* **PROBLEM DESCRIPTION**
Comb the records below for the string "Most" and copy each line where it turns up.
◇ ◇ ◇
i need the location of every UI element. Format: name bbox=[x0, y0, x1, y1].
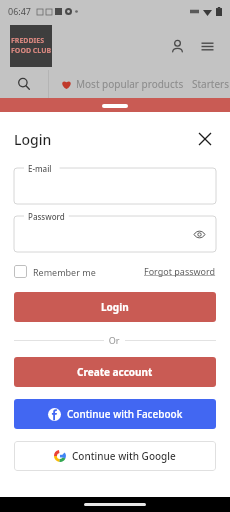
button[interactable]: Search bbox=[0, 70, 48, 98]
button[interactable]: Most popular products bbox=[61, 70, 184, 98]
button[interactable]: Login bbox=[14, 292, 216, 322]
staticText: Continue with Google bbox=[72, 449, 176, 463]
button[interactable]: Forgot password bbox=[144, 265, 216, 277]
button[interactable]: Remember me bbox=[14, 265, 96, 278]
staticText: Password bbox=[28, 211, 65, 222]
staticText: Most popular products bbox=[76, 77, 184, 91]
button[interactable]: Starters bbox=[192, 70, 230, 98]
button[interactable]: Show password bbox=[190, 225, 208, 243]
button[interactable]: FREDDIES bbox=[10, 25, 52, 67]
staticText: E-mail bbox=[28, 163, 52, 174]
staticText: Create account bbox=[77, 365, 153, 379]
staticText: Forgot password bbox=[144, 265, 216, 277]
button[interactable]: Menu bbox=[194, 33, 220, 59]
staticText: Login bbox=[101, 300, 129, 314]
button[interactable]: Continue with Facebook bbox=[14, 399, 216, 429]
staticText: FOOD CLUB bbox=[11, 46, 52, 56]
staticText: Login bbox=[14, 130, 52, 149]
staticText: Remember me bbox=[33, 266, 96, 278]
staticText: Or bbox=[104, 334, 125, 346]
staticText: FREDDIES bbox=[11, 36, 45, 46]
staticText: Continue with Facebook bbox=[67, 407, 183, 421]
button[interactable]: Create account bbox=[14, 357, 216, 387]
button[interactable]: Continue with Google bbox=[14, 441, 216, 471]
staticText: Starters bbox=[192, 77, 230, 91]
button[interactable]: Account bbox=[164, 33, 190, 59]
button[interactable]: Close bbox=[194, 128, 216, 150]
staticText: 06:47 bbox=[8, 5, 32, 17]
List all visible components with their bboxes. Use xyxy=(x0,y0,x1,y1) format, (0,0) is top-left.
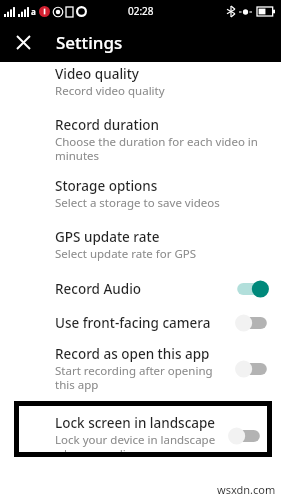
staticText: Record duration xyxy=(55,116,160,134)
button[interactable]: Disabled xyxy=(233,358,271,380)
button[interactable]: Enabled xyxy=(233,278,271,300)
button[interactable]: Record as open this app xyxy=(0,345,281,392)
staticText: Lock your device in landscape when recor… xyxy=(55,432,223,452)
staticText: wsxdn.com xyxy=(217,482,276,497)
staticText: 02:28 xyxy=(128,4,154,18)
staticText: Select a storage to save videos xyxy=(55,195,220,211)
button[interactable]: Lock screen in landscape xyxy=(19,406,267,452)
button[interactable]: Record duration xyxy=(0,116,281,163)
button[interactable]: Disabled xyxy=(233,312,271,334)
staticText: Record Audio xyxy=(55,280,142,298)
button[interactable]: Close xyxy=(9,28,37,56)
button[interactable]: Record Audio xyxy=(0,278,281,300)
staticText: Record video quality xyxy=(55,83,165,99)
staticText: Choose the duration for each video in mi… xyxy=(55,134,267,163)
staticText: Lock screen in landscape xyxy=(55,414,216,432)
staticText: Select update rate for GPS xyxy=(55,246,197,262)
staticText: Storage options xyxy=(55,177,158,195)
staticText: Video quality xyxy=(55,65,139,83)
button[interactable]: Storage options xyxy=(0,177,281,211)
staticText: Use front-facing camera xyxy=(55,314,211,332)
staticText: Record as open this app xyxy=(55,345,210,363)
button[interactable]: GPS update rate xyxy=(0,228,281,262)
staticText: Settings xyxy=(56,31,123,54)
staticText: a xyxy=(31,6,36,17)
staticText: GPS update rate xyxy=(55,228,160,246)
button[interactable]: Use front-facing camera xyxy=(0,312,281,334)
button[interactable]: Disabled xyxy=(226,425,264,447)
staticText: Start recording after opening this app xyxy=(55,363,229,392)
button[interactable]: Video quality xyxy=(0,65,281,99)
◇ ◇ ◇
* **OUTPUT OF THE EXERCISE**
button[interactable]: Most popular products bbox=[61, 70, 184, 98]
staticText: Most popular products bbox=[76, 77, 184, 91]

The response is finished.